The proposal, however has some limitations concerning the input data:
(a). The torn pieces can only have small shears. Large shears as shown in the figure below can
result to wrong matches. Shears result from twisting and skewing of the grip while tearing the
paper. [1]

Fig. 1. An example of a large shear.


(b). The input pieces must be complete. The proposed method cannot work with a missing puzzle

piece.
(c). In the process of scanning the input, the background and torn-pieces must differ largely in
color and intensity. This will be important in separating the pieces from the background.
(d). The scanning of the input must be neatly done, i.e. no glue marks or any dirt on the page and
no folded pieces.
(e). The pieces must have significant spaces in between when scanned. There shouldnt be
connected or overlapping pieces.
(f). The input image must have four corners, i.e. it can either be square or rectangle, and not
circle.
(g). Only full RGB shredded images can be reconstructed. Grayscale or binary shredded images
cannot be processed.
Automated reconstruction of torn-paper images and documents is immensely significant. It is
faster and easier than manual reconstruction. This is an important contribution to forensic science
and archeology where correctness and clarity is important.
1. Review of Related Literature
There had been several methods and techniques done in the past for automated reconstruction of
torn paper documents. Digital image processing programmers are aware of the importance of
this process and are trying to design a good algorithm and method.
Biswas, Bhowmick, and Bhattacharya worked on Reconstruction of Torn Paper Documents
Using Contour Maps [1]. Their method used the contour descriptors for shape based matching.
This only applied on torn paper documents with unique edges. Their algorithm for the
reconstruction makes use of a feature list and an AVL Tree. They match pieces and join them at
once when a match is found. This produces large clumps of connected pieces in the event of a
missing puzzle piece. The algorithm also fails to match pieces with large shears.
The study by Kong and Kimia on Solving 2D and 3D Puzzles Using Curve Matching [3] have
some similarity with the previous project wherein they implemented a matching algorithm that
used an alignment curve to represent a correspondence between two curves.
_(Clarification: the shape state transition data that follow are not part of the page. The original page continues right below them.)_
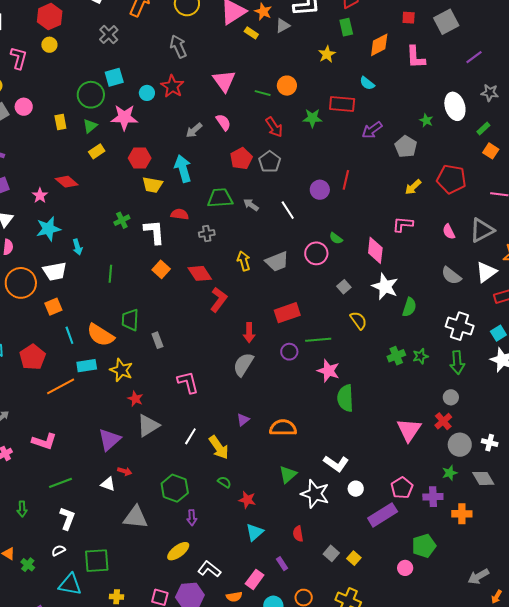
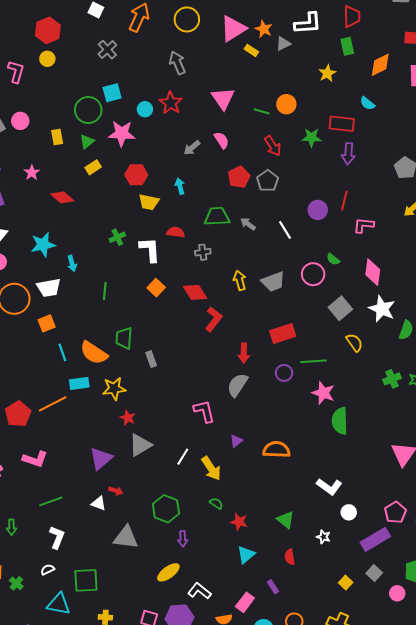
purple arrow: (372, 130) -> (348, 154), moved, turned -50
cyan arrow: (183, 169) -> (180, 186), size x0.6
pink star: (40, 195) -> (32, 173), moved
pink L-shape: (403, 224) -> (364, 225), moved
gray square: (344, 287) -> (340, 308), size x1.6
red pentagon: (32, 357) -> (18, 414), moved
yellow star: (121, 370) -> (114, 389), turned -30
pink L-shape: (188, 382) -> (204, 411), moved
green triangle: (288, 474) -> (286, 520), moved, turned -42
white star: (315, 494) -> (323, 537), moved, size x0.5
gray square: (331, 553) -> (374, 573), moved

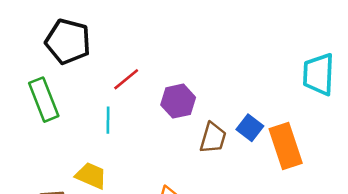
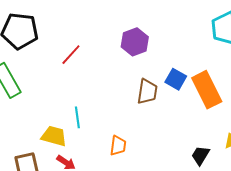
purple hexagon: (178, 101) -> (135, 42), moved
cyan line: (108, 120) -> (77, 117), moved

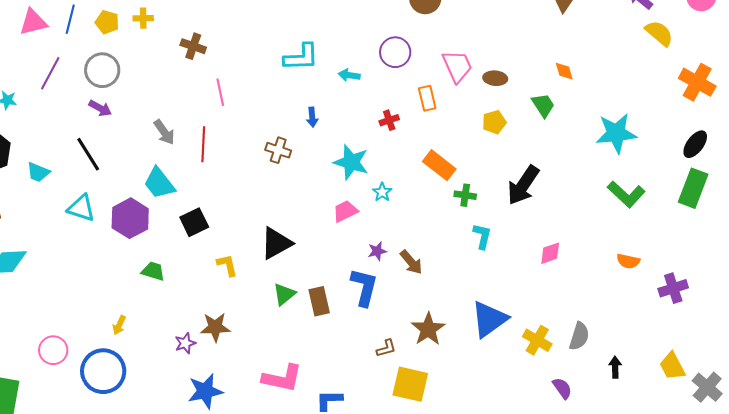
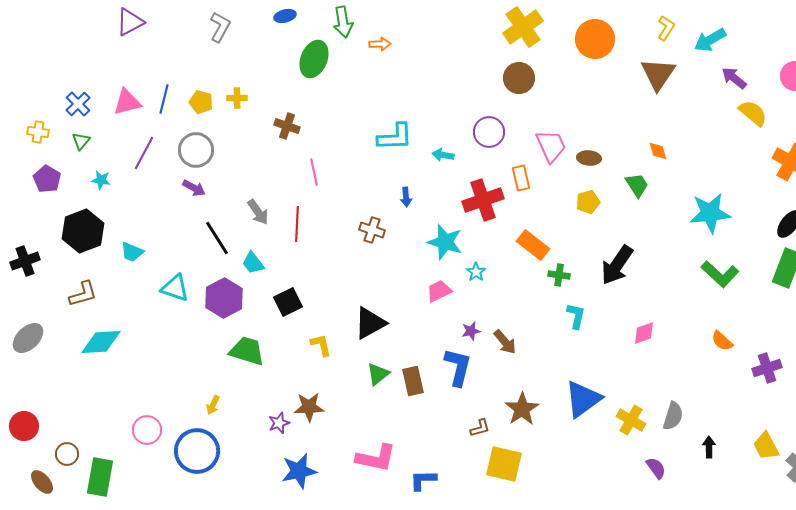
red cross: (389, 120) -> (483, 200), size x2.0
black line: (88, 154) -> (217, 238), moved
cyan trapezoid: (159, 183) -> (253, 263), size x0.7
orange semicircle: (628, 261) -> (722, 341), turned 30
green trapezoid: (153, 271) -> (247, 351), size x1.5

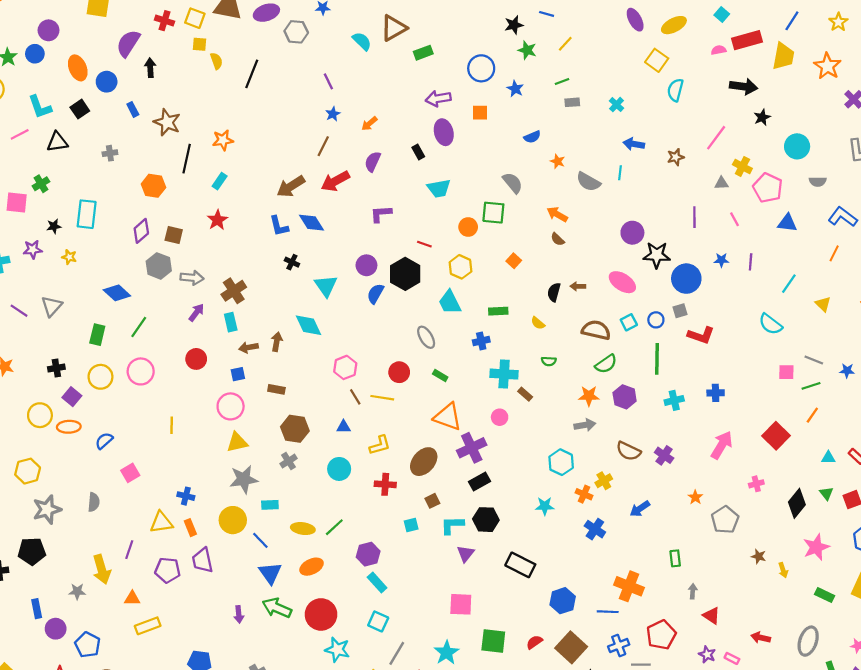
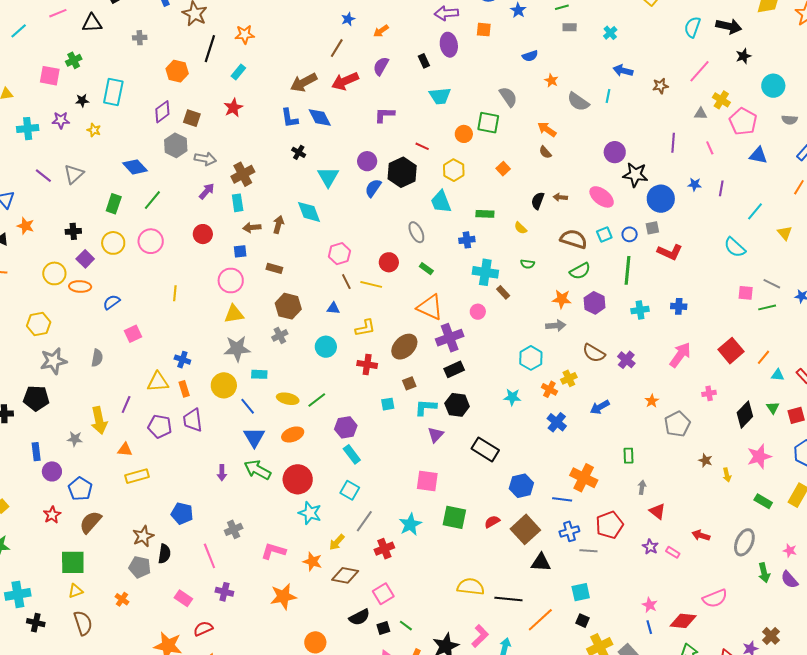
cyan semicircle: (675, 90) -> (692, 27), moved
orange line: (812, 415) -> (763, 357), moved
In addition to that,
matching of pieces in this study is divided into two stages, the first one is based on coarse-scale
representation of curves and the other one is based on a fine-scale elastic curve matching
method. Their method however focuses on 3D puzzles.
Murakami, Toyama, Shoji and Miyamichi had a method for automated reconstruction called
Assembly of Puzzles by Connecting Between Blocks [4]. Their method reconstructs a puzzle with
equal straight edges by matching the pixel values by the pieces borders. This method has a lot of
limitations: (1) the pieces must have the same sizes, (2) the pieces must be rectangle, (3) the
pieces must be scanned in their right orientation meaning the direction of the pieces are fixed,
and (3) the input image must be in RGB full color. Their algorithm uses the pixel values on the
border of the puzzle pieces as baseline for matching. Their method could also assemble two
different puzzles scanned in one image.
There were also other projects that implemented concepts of torn paper image reconstruction
such as Document Image Mosaicing by Wichello and Yan [5]. Their project joins images that are
too large to be scanned all at once. One example of this is a newspaper page. The newspaper
must be divided into several pieces to be scanned and their method will reconstruct this image in
the computer. Their algorithm used boundary pixel extraction just like the work of Toyama et.
al..
The study conducted by Zhi, Ge, and Ji. Called Image Matching Algorithm Based on Edge Color

Used in Automatic Computer Jigsaw Puzzle [6] allows the construction of puzzle with different
shapes. It used edge detection first before proceeding to the matching of adjacent pieces.
However, this method only applies on jigsaw puzzles which have concaved and convexed sides.
These projects are all able to reconstruct torn paper images using different designs, methods, and
algorithms. They also have different limitations. The proposed algorithm for this project uses a
feature extraction mechanism that can match puzzle pieces with different or same shapes, with
different or same sizes, and with full RGB color or grayscale. The pieces may also be scanned in
any way meaning the pieces may not have the same directions. This algorithm is concerned in
implementing this new feature extraction mechanism in a short or desirable running time.
2. Materials and Methods
The method can be summarized in three major procedures, (1) Initial Treatment Phase which
separates the puzzle piece from the background, (2) Feature Extraction Phase which finds the
match of a given puzzle piece and (3) Merging Phase which joins a pair of puzzle pieces to
reconstruct the whole image.
1. Initial Treatment Phase
The puzzle pieces to be scanned will be placed on a background image with a solid color. The
background color will have high contrast from the puzzle pieces. To separate the puzzle pieces
from the background, the scanned image will undergo binarization by histogram thresholding.
Connected component analysis will then be applied to the scanned image because some pixels of
a puzzle piece may have been considered as background by the binarization algorithm. Boundary
extraction will be performed on the binary image to separate the individual pieces from the
background. All in all, there will be three types of saved image for each puzzle piece, one in
binary format, RGB format and an image of its boundary.
2. Feature Extraction Phase
Feature extraction phase has two major sub processes contour boundary extraction and color
feature extraction.
Contour boundary extraction will get and record information about the edges of each puzzle
piece. This will implement Image Pattern Analysis (IPAN99) Technique by Chetverikov and
Szab [2] on the binary image of each puzzle piece. The information gathered are called
characteristic points CPs.
The technique used by IPAN deals with high curvature points in planar curves. IPAN implements
a two pass-algorithm to define a significant corner. The algorithm initially plots sample points p
along the curve of an input image.

Fig. 2. IPAN triangle inscription.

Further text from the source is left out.